ElvishJerricco / zlogshot

Geek Repo:Geek Repo

Github PK Tool:Github PK Tool

Zlogshot

Zlogshot replicates a ZFS dataset, and maintains O(log(n)) backups, where n is the total number of backups ever taken (probably; see below). Backup rotations are scheduled by generation rather than by calendar so that turning on your computer for the first time in 2 months doesn't delete 2 month's worth of backups for no reason.

The logarithmic distribution of backups allows good flexibility in the creation of new backups. You can make quick bursts of many backups at will, and they'll still be weeded out very efficiently, without modifying the algorithm or deleting significant amounts of history. This only applies within reason. If you've been taking one backup a day for one year, then suddenly taking 365 new backups at once will destroy most of your history. It's best to keep a reasonably consistent average rate, but modest fluctuation is generally harmless.

Usage

First, setup your destination.

$ zlogshot-setup zroot/source backup-pool/destination

Now, you can periodically create new backups.

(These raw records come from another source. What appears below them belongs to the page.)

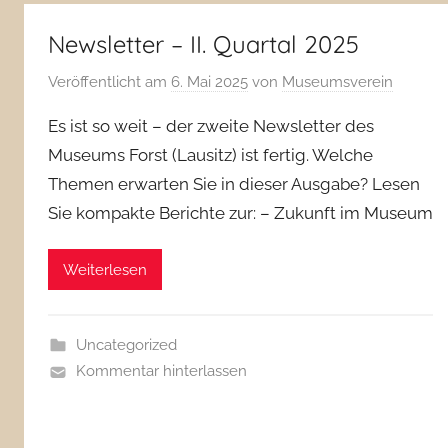
Newsletter – II. Quartal 2025
Veröffentlicht am
6. Mai 2025
von
Museumsverein
Es ist so weit – der zweite Newsletter des
Museums Forst (Lausitz) ist fertig. Welche
Themen erwarten Sie in dieser Ausgabe? Lesen
Sie kompakte Berichte zur: – Zukunft im Museum
Weiterlesen
Uncategorized
Kommentar hinterlassen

$ zlogshot-create zroot/source backup-pool/destination

You have to prune the destination of expired backups manually. This is so whenever SSH destinations are implemented, the server can prune itself and appear append-only to the client.

$ zlogshot-prune backup-pool/destination

You can also have multiple backup destinations, if you set a label. The label can be changed at will, as the destination merely records the full name of the most recent snapshot, and puts the label in the new name. A different label is needed for each destination only so each daemon doesn't try to create local snapshots of the same name at the same time. The label must be supplied on the command line for each creation, as the system is relatively stateless.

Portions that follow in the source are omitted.